Pero esa sensación aumentó cuando lo vi por primera vez en la Apple Store de Puerta del Sol. ¿Cómo era posible que un iPhone se sintiera tan bien en la mano? ¿Cómo podía ser tan fino? De hecho, no fui el único con estas sensaciones, ya que una de las personas que iba conmigo acabó comprándolo, y no precisamente con esa intención inicial.
Sin embargo, pese a todo lo que te estoy contando, empecé a usar el iPhone 17 Pro Max como mi daily driver, supongo que por costumbre. Bueno, por costumbre y porque es naranja. Pero hace algunas semanas algo hizo clic en mí y empecé a usar el iPhone Air. Primero una semana. Luego dos. Ahora se ha convertido en el iPhone que utilizo en mi día a día y no deja de sorprenderme.
Lo que me sorprende del iPhone Air a diario
La razón por la que sigo usando el iPhone Air como mi iPhone principal no es otra que no deja de sorprenderme cada vez que lo utilizo. Uno de los aspectos que más me gusta es que la experiencia que ofrece este iPhone no la da ningún otro modelo del catálogo de Apple. De hecho, creo que no sentía algo así desde que usé el iPhone X. Pese a contar con una pantalla de tamaño considerable, resulta muy manejable gracias a su grosor y peso.
El iPhone Air es un iPhone muy cómodo de usar y de llevar a todas partes. Además, su diseño es espectacular. Hay aspectos que no están directamente relacionados con las especificaciones, pero que también influyen en cómo disfrutas de la tecnología que utilizas. Llevarlo en el bolsillo, comparado con un modelo Pro Max, es otro mundo: hay ocasiones en las que sientes que no lo llevas encima pese a tenerlo en uno de los bolsillos del pantalón.
¿Tiene carencias? Por supuesto. Pero la experiencia que me ofrece el dispositivo las compensa con creces.
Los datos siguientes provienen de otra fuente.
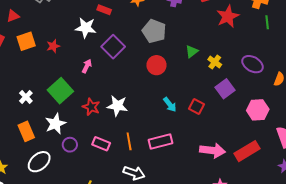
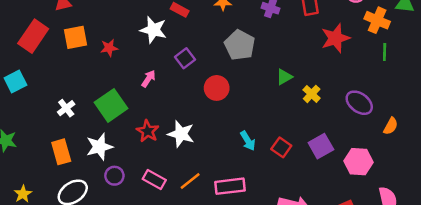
purple square: (113, 47) -> (185, 58), size x0.7
red circle: (156, 65) -> (217, 88), moved
purple square: (225, 89) -> (321, 146), moved
orange line: (129, 141) -> (190, 181), turned 54

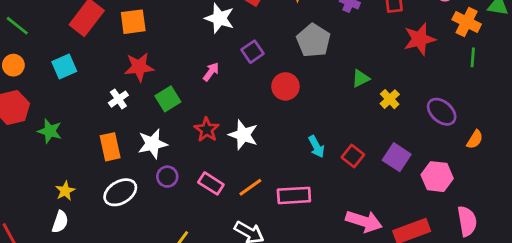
red star: (109, 48) -> (139, 67), moved, size x1.5
green square: (111, 105) -> (168, 99), size x0.7
purple square: (321, 146) -> (397, 157), turned -30

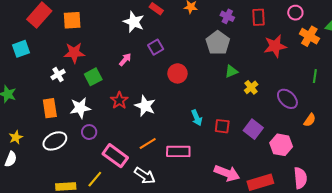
gray pentagon: (314, 41) -> (218, 43), moved
green line: (473, 57) -> (315, 76), moved
red square: (353, 156) -> (222, 126), turned -35
pink rectangle: (211, 183) -> (115, 156), moved, size x1.4

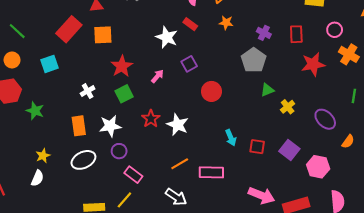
red star: (74, 53) -> (122, 66), moved, turned -30
pink rectangle: (115, 156) -> (133, 175), moved, size x0.7

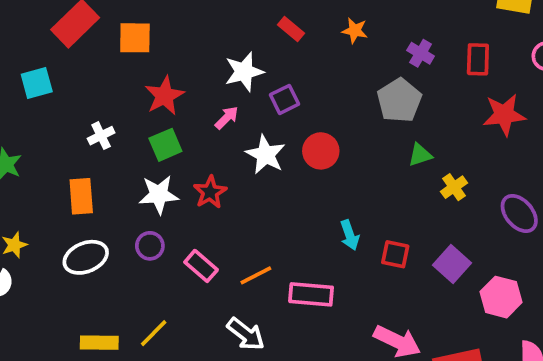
white star: (167, 37) -> (244, 72), moved, turned 30
white star: (178, 125) -> (266, 155), moved
white star: (110, 126) -> (159, 195), moved
pink rectangle: (133, 175) -> (201, 266), moved

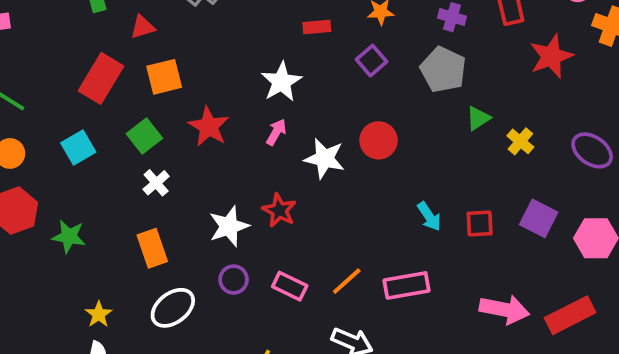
red rectangle: (291, 29) -> (317, 27), turned -30
purple square: (284, 99) -> (372, 61), moved
green square: (165, 145) -> (144, 136), moved

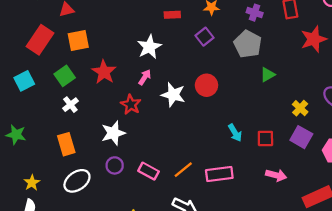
yellow cross: (520, 141) -> (300, 108), moved
red star: (279, 210) -> (131, 104), moved
pink arrow: (504, 309) -> (276, 175), moved, size x0.7

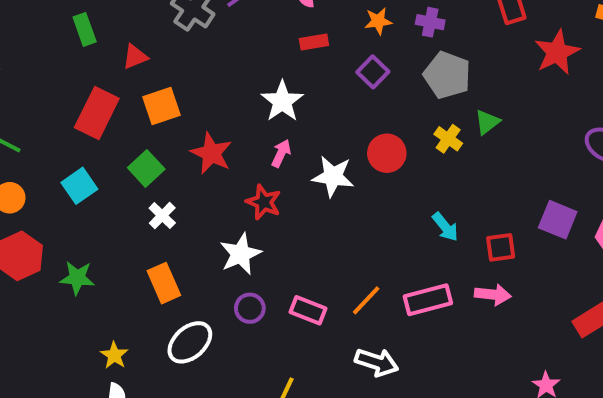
purple cross: (255, 13) -> (430, 22), moved
yellow cross: (300, 108) -> (448, 139), moved
red square: (265, 139) -> (501, 247), moved
pink arrow: (276, 175) -> (493, 295), moved

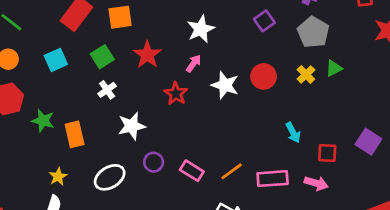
white star: (241, 254) -> (132, 126), moved
orange rectangle: (164, 283) -> (75, 134), moved

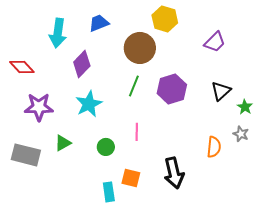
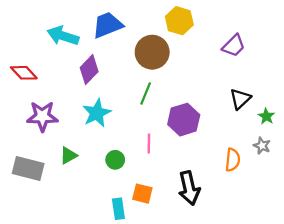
blue trapezoid: (99, 23) -> (108, 25), size x1.4
cyan arrow: (58, 33) -> (63, 36), turned 100
purple hexagon: (172, 89) -> (184, 120), moved

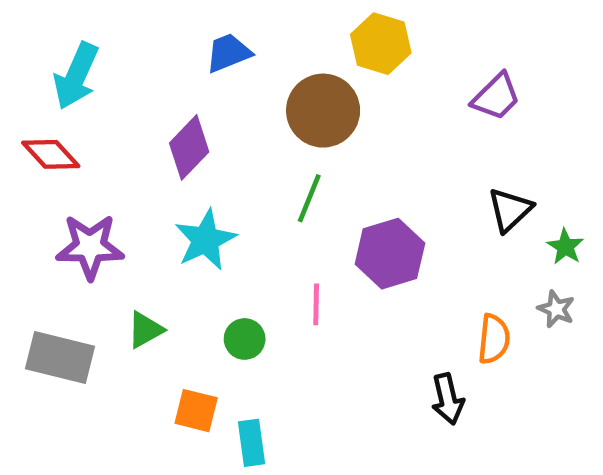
blue trapezoid: (108, 25) -> (228, 53), size x0.7
cyan arrow: (63, 36) -> (76, 76), moved, turned -84
black arrow: (189, 188) -> (448, 399), moved, size x0.7
orange square: (142, 194) -> (196, 411), moved

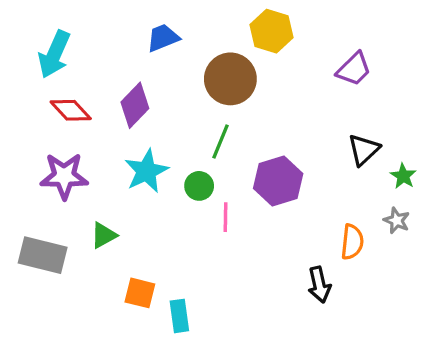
red diamond: (51, 154) -> (71, 110), moved
green circle: (245, 339) -> (199, 186), moved

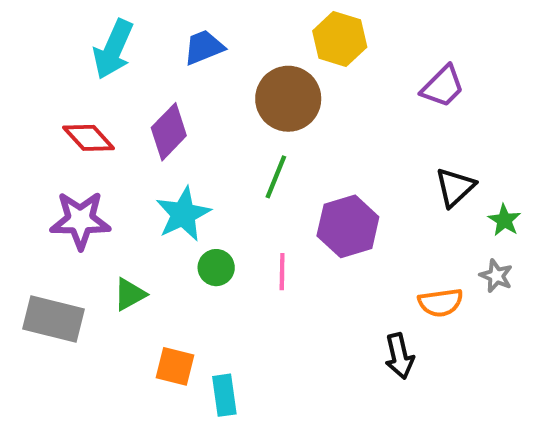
cyan arrow: (54, 54) -> (113, 49), moved
green circle: (199, 186) -> (216, 268), moved
orange semicircle: (352, 242) -> (441, 303), turned 76

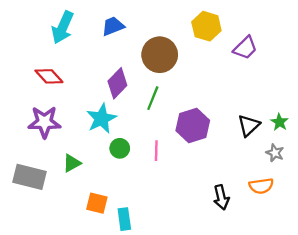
yellow hexagon: (340, 39) -> (206, 26), moved
purple diamond: (169, 132) -> (117, 83), moved
black triangle: (455, 187) -> (249, 125), moved
orange semicircle: (441, 303) -> (261, 186), moved

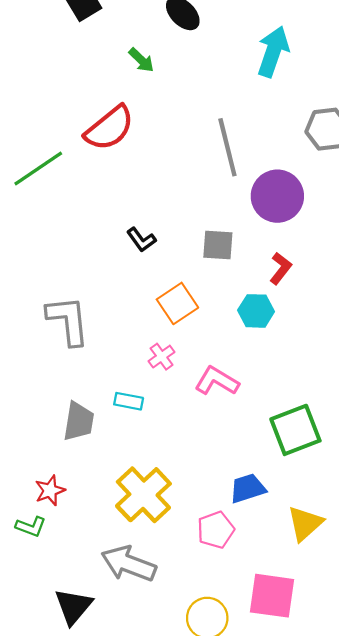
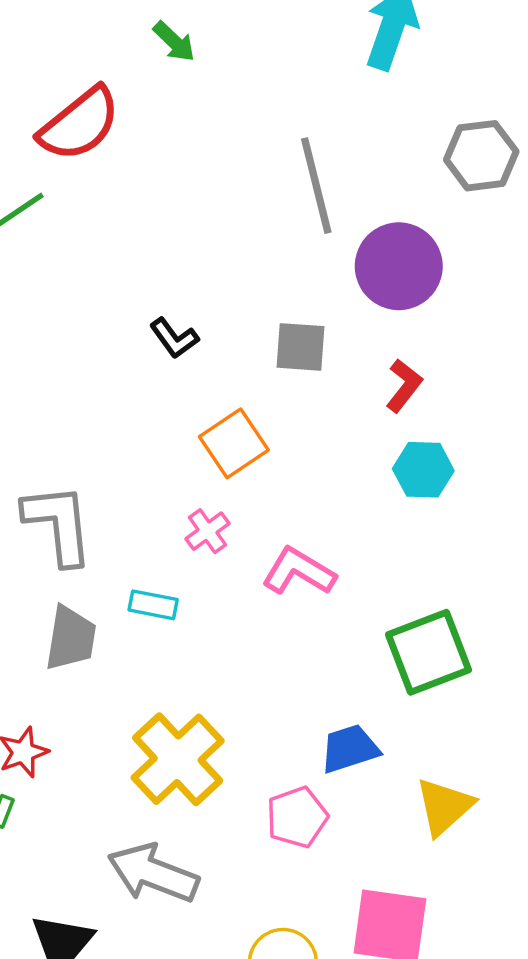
red semicircle: (109, 128) -> (79, 124), moved
cyan hexagon: (256, 311) -> (423, 470), moved
gray L-shape: (68, 320) -> (58, 524), moved

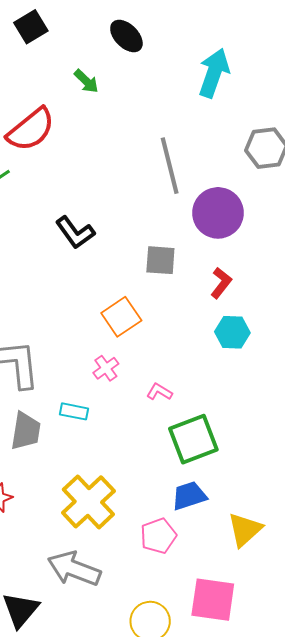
black L-shape: (174, 338) -> (75, 232), moved, size x1.4
pink L-shape: (299, 572) -> (159, 392), size x0.6
green square: (429, 652) -> (193, 439), moved

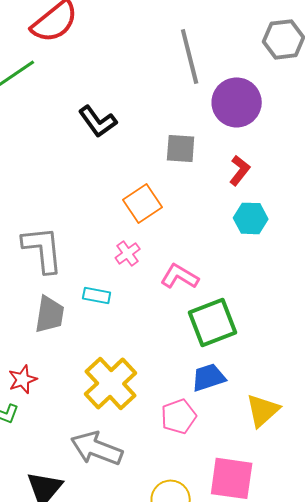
pink L-shape: (159, 392) -> (180, 276), size x1.5

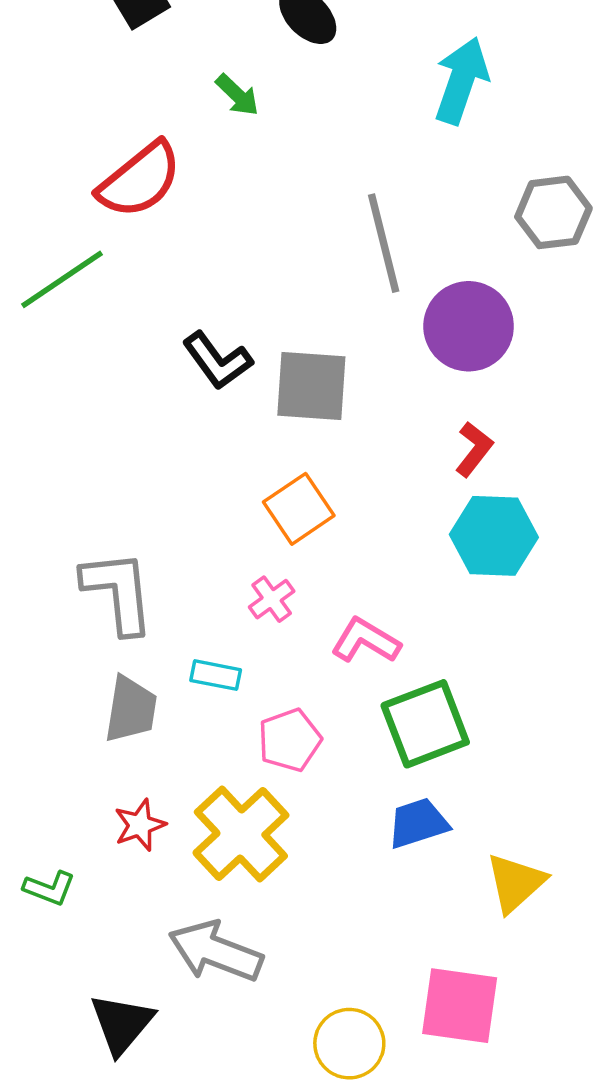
gray square: (181, 148) -> (311, 386), moved, size x1.4
cyan hexagon: (251, 218) -> (494, 536), size x1.4
red star: (23, 379) -> (140, 825), moved
pink pentagon: (179, 416) -> (290, 740), moved

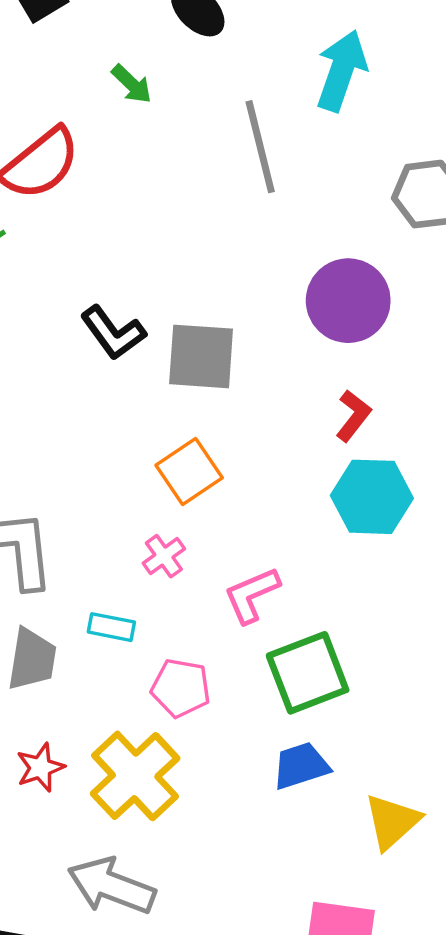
gray line: (384, 243) -> (260, 147), moved
pink L-shape: (366, 641) -> (252, 595), turned -54
pink pentagon: (290, 740) -> (181, 688), turned 30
El único punto que realmente echo en falta es el apartado fotográfico, porque lo del altavoz o que la batería dure algo menos me resulta bastante secundario. Si lo necesitara, lo cargaría más de una vez al día, pero no es el caso. Así que aquí me ves, después de siete años usando un iPhone que no es un Pro Max, y la culpa la tiene el iPhone Air.